Constraints.evaluate_df_column

This function takes a dataframe and column name(s) and evaluates the column based on the given conditions and values, creating a new column in the dataframe with the evaluated values. Optionally, a function can be passed in to evaluate the column.

Constraints.evaluate_df_column(df, column_names, [dict_conditions_values, func, output_column_name])

Parameters

df: (dataframe)
- dataframe to be evaluated
column_names: (str, list)
- a string or list of strings containing the name(s) of the columns to be evaluated
dict_conditions_values: (dict)
- A dictionary containing the conditions and values to be evaluated.
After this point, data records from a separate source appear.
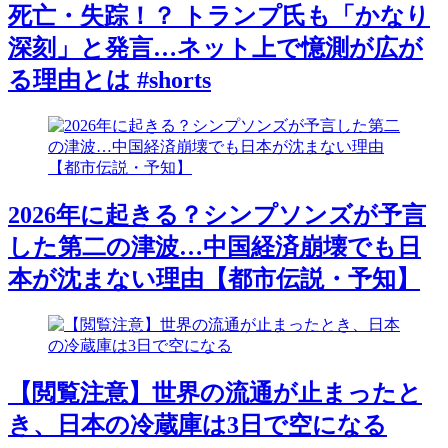
死亡・失踪！？ トランプ氏も「かなり
深刻」と発言…ネット上で憶測が広が
る理由とは #shorts
2026年に起きる？シンプソンズが予言
した第二の津波…中国経済崩壊でも日
本が沈まない理由【都市伝説・予知】
【閲覧注意】世界の流通が止まったと
き、日本の冷蔵庫は3日で空になる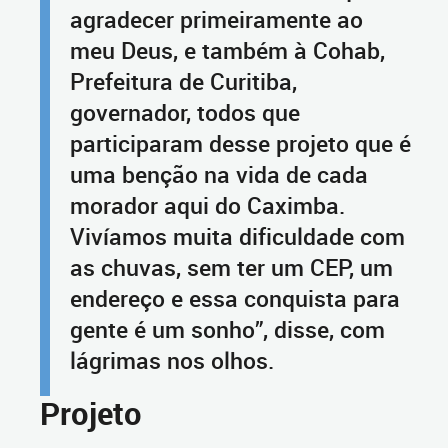
agradecer primeiramente ao
meu Deus, e também à Cohab,
Prefeitura de Curitiba,
governador, todos que
participaram desse projeto que é
uma benção na vida de cada
morador aqui do Caximba.
Vivíamos muita dificuldade com
as chuvas, sem ter um CEP, um
endereço e essa conquista para
gente é um sonho”, disse, com
lágrimas nos olhos.
Projeto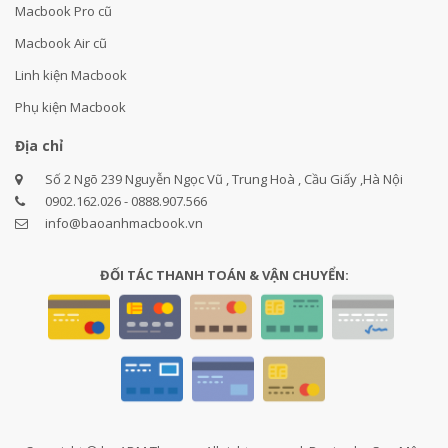
Macbook Pro cũ
Macbook Air cũ
Linh kiện Macbook
Phụ kiện Macbook
Địa chỉ
Số 2 Ngõ 239 Nguyễn Ngọc Vũ , Trung Hoà , Cầu Giấy ,Hà Nội
0902.162.026 - 0888.907.566
info@baoanhmacbook.vn
ĐỐI TÁC THANH TOÁN & VẬN CHUYỂN: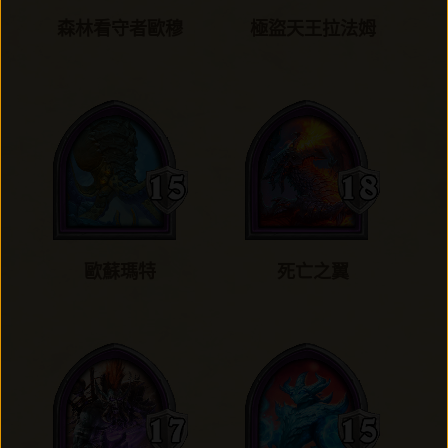
森林看守者歐穆
極盜天王拉法姆
歐蘇瑪特
死亡之翼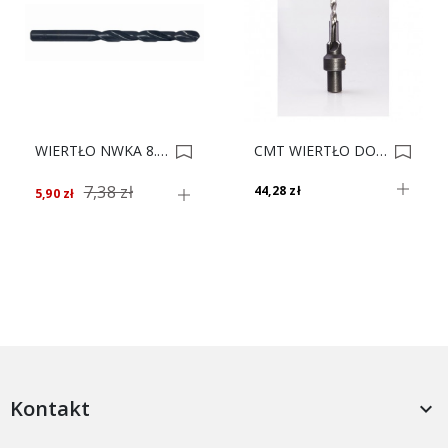
WIERTŁO NWKA 8.5 SARIUS 0003337
CMT WIERTŁO DO KONFIRM.6,4 515.042.31 XTR 0010769
7,38 zł
44,28 zł
5,90 zł
Kontakt
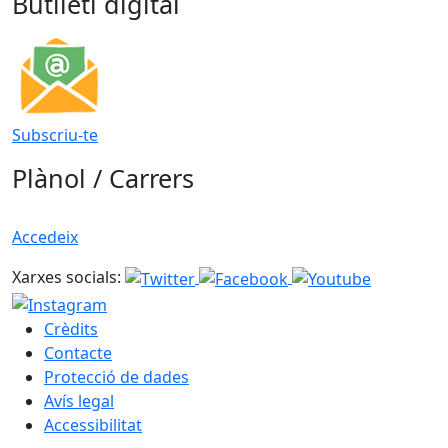
Butlletí digital
Subscriu-te
Plànol / Carrers
Accedeix
Xarxes socials:
Crèdits
Contacte
Protecció de dades
Avís legal
Accessibilitat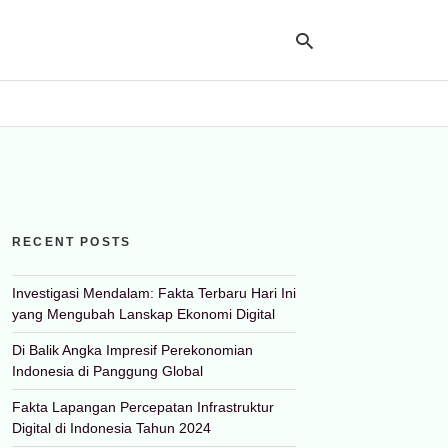
Ty
yo
se
qu
an
hit
RECENT POSTS
ent
Investigasi Mendalam: Fakta Terbaru Hari Ini
yang Mengubah Lanskap Ekonomi Digital
Di Balik Angka Impresif Perekonomian
Indonesia di Panggung Global
Fakta Lapangan Percepatan Infrastruktur
Digital di Indonesia Tahun 2024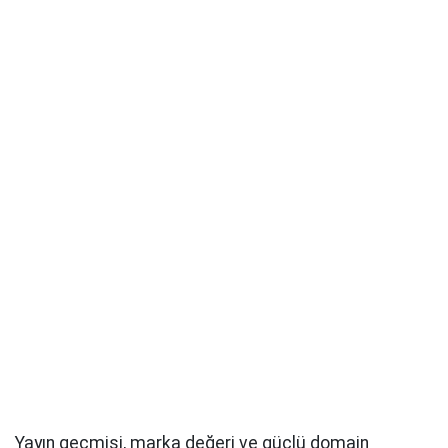
Yayın geçmişi, marka değeri ve güçlü domain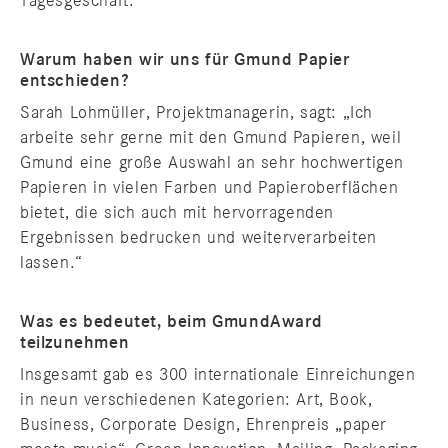
Tagesgeschäft.
Warum haben wir uns für Gmund Papier
entschieden?
Sarah Lohmüller, Projektmanagerin, sagt: „Ich
arbeite sehr gerne mit den Gmund Papieren, weil
Gmund eine große Auswahl an sehr hochwertigen
Papieren in vielen Farben und Papieroberflächen
bietet, die sich auch mit hervorragenden
Ergebnissen bedrucken und weiterverarbeiten
lassen.“
Was es bedeutet, beim GmundAward
teilzunehmen
Insgesamt gab es 300 internationale Einreichungen
in neun verschiedenen Kategorien: Art, Book,
Business, Corporate Design, Ehrenpreis „paper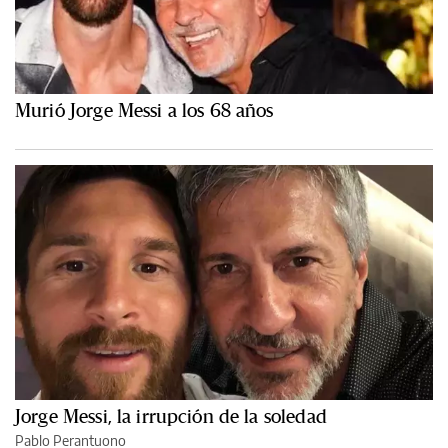
Murió Jorge Messi a los 68 años
Jorge Messi, la irrupción de la soledad
Pablo Perantuono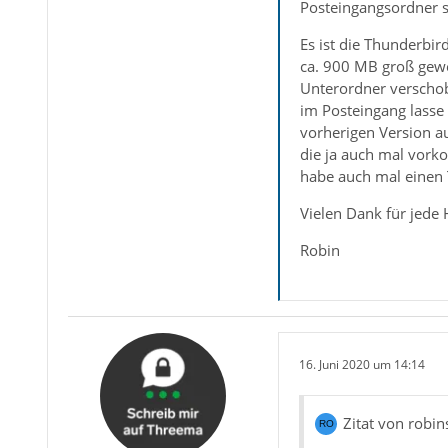
Posteingangsordner si
Es ist die Thunderbir
ca. 900 MB groß gewe
Unterordner verschobe
im Posteingang lasse
vorherigen Version a
die ja auch mal vork
habe auch mal einen T
Vielen Dank für jede H
Robin
16. Juni 2020 um 14:14
Zitat von robi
E.g. dict_conditions_values = {i: {condition: lambda x: x> 5 OR “x>5”, value: “‘5+’”} }
func: (function)
- A function to be applied on the columns
- Default is None
output_column_name: (str)
- A string containing the name of the output column. If not provided, the default is the name of the column plus ‘_evaluated’.

Returns

pandas.DataFrame
- the dataframe with the evaluated values in the new column

Notes

Snippet of an example dict_conditions_values

df = evaluate_df_column(df, 'item', dict_conditions_values=
    {
        'condition_1': {'condition': 'x == "apples"', 'value': '"fruit"'},
        'condition_2': {'condition': 'x == "oranges"', 'value': '"fruit"'},
        'condition_3': {'condition': 'x == "carrots"', 'value': '"vegetable"'},
        'condition_4': {'condition': 'x == "potatoes"', 'value': '"vegetable"'}
    },
    output_column_name='item_type'
)

Examples

Creating AgeDecade as a secondary variable from Age

dict_conditions_values = {}
for i in range(1,11):
    if (i-1)*10 >= 70:
        value = ' 70+'
    else:
        value = f" {(i-1)*10}-{i*10-1}"  #' 0-9'
    dict_conditions_values.update({str(i): {
        'condition': f"{(i-1)*10} <= x and x < {i*10}", #"0 < x and x < 10",
        'value': f"'{value}'"
    }})
df = con.evaluate_df_column(df, 'Age', dict_conditions_values, output_column_name="AgeDecade")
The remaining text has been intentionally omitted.